DATASET EXTRACT:
********
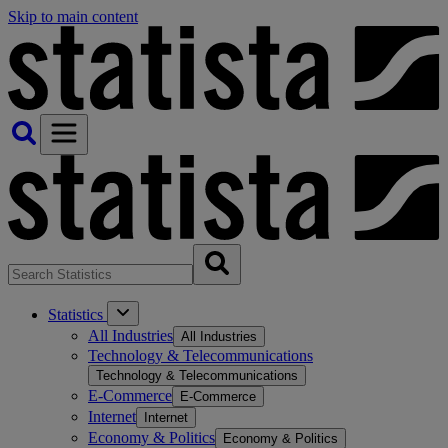
Skip to main content
Statistics
All Industries
All Industries
Technology & Telecommunications
Technology & Telecommunications
E-Commerce
E-Commerce
Internet
Internet
Economy & Politics
Economy & Politics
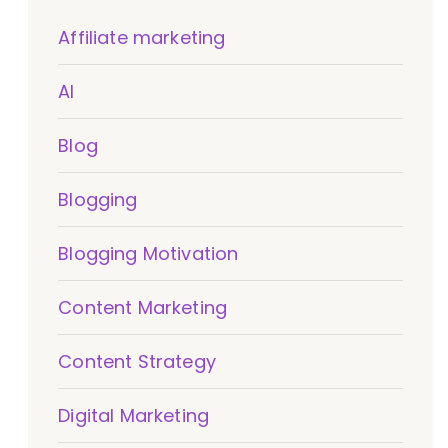
Affiliate marketing
AI
Blog
Blogging
Blogging Motivation
Content Marketing
Content Strategy
Digital Marketing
********
REQUIRED ACTION: Return the material in full and unaltered, minus its pictures.

TASK OUTPUT:
Skip to main content
Statistics
All Industries
All Industries
Technology & Telecommunications
Technology & Telecommunications
E-Commerce
E-Commerce
Internet
Internet
Economy & Politics
Economy & Politics
Affiliate marketing
AI
Blog
Blogging
Blogging Motivation
Content Marketing
Content Strategy
Digital Marketing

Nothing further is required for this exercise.